● **ACTIVITY**
Below are some records. Copy every line in them that holds "button".

● **Rendered page images**
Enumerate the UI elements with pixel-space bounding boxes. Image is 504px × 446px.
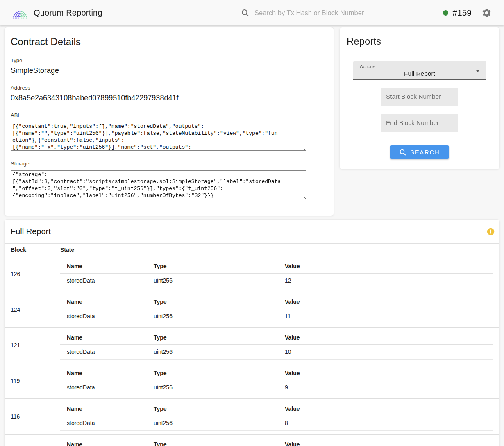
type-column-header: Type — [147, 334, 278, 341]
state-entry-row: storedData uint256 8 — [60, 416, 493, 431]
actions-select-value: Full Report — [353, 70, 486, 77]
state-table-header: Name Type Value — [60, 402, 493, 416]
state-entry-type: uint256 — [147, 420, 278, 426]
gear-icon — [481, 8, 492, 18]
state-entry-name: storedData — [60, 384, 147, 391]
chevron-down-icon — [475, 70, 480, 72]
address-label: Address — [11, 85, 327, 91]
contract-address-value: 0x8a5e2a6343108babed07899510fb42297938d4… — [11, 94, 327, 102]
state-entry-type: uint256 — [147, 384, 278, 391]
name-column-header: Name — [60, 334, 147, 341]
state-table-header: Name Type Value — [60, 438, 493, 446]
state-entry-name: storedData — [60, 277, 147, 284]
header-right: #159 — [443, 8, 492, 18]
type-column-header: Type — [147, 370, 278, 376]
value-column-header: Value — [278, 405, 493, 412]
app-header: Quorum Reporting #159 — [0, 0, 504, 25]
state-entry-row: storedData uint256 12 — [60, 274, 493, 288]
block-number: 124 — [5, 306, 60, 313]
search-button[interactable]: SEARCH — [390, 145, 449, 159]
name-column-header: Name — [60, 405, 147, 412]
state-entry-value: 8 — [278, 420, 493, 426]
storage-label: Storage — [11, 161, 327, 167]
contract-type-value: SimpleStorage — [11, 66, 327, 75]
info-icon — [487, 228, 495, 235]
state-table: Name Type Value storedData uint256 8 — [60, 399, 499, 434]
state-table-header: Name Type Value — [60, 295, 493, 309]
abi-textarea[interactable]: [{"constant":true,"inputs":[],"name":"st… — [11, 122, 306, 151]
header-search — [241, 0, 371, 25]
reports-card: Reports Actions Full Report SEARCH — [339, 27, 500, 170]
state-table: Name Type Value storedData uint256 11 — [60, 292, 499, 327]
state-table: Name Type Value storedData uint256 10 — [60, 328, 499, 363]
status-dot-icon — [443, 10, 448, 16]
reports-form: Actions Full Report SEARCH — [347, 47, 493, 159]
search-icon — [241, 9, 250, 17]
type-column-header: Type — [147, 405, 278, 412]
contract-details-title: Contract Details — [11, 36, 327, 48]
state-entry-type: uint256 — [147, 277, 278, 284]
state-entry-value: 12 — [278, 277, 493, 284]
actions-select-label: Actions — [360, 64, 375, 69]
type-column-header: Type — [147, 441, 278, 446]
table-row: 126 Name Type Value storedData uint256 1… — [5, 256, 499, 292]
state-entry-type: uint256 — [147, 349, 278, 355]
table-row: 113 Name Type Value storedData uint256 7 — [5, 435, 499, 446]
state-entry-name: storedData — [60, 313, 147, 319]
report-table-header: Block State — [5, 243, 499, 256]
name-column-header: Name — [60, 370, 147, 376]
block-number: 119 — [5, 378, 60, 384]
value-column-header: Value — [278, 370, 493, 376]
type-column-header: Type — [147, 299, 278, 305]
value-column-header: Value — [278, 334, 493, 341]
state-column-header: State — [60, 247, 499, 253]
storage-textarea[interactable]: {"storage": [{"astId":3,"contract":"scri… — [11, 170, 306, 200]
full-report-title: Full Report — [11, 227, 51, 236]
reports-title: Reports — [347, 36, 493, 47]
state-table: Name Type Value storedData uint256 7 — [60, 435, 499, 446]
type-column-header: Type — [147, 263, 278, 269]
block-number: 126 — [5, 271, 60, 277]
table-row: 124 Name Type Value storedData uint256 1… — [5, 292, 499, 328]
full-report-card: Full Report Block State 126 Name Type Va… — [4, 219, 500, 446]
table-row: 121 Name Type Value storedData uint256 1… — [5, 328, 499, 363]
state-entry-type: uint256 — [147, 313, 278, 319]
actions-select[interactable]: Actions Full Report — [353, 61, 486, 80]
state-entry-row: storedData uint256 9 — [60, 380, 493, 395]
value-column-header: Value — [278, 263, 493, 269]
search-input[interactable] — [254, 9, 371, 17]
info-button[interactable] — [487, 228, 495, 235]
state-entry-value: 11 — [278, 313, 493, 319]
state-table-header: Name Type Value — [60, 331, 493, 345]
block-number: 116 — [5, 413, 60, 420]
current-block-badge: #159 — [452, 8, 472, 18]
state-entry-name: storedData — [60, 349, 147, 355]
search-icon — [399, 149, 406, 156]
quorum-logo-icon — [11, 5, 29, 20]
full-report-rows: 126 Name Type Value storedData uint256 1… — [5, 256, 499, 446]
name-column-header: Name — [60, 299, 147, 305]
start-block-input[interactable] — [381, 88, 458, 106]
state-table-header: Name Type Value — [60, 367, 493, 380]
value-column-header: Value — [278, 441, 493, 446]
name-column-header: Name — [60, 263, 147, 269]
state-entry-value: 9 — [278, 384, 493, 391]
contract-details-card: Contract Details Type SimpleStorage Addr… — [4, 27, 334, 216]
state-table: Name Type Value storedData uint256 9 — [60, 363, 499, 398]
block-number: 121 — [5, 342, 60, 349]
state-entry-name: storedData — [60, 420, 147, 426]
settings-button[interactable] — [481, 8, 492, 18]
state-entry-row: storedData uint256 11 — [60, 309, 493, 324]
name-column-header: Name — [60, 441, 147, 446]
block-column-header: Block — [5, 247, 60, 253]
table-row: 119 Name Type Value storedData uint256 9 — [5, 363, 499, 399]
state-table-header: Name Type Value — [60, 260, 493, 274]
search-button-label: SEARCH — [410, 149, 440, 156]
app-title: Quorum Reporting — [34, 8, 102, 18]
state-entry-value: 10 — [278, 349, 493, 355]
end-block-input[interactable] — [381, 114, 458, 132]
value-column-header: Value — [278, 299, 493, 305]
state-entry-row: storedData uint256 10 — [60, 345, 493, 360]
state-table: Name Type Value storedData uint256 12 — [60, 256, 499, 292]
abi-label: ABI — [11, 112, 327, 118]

● **RESULT OF THE TASK**
search-button[interactable]: SEARCH — [390, 145, 449, 159]
info-button[interactable] — [487, 228, 495, 235]
settings-button[interactable] — [481, 8, 492, 18]
search-button-label: SEARCH — [410, 149, 440, 156]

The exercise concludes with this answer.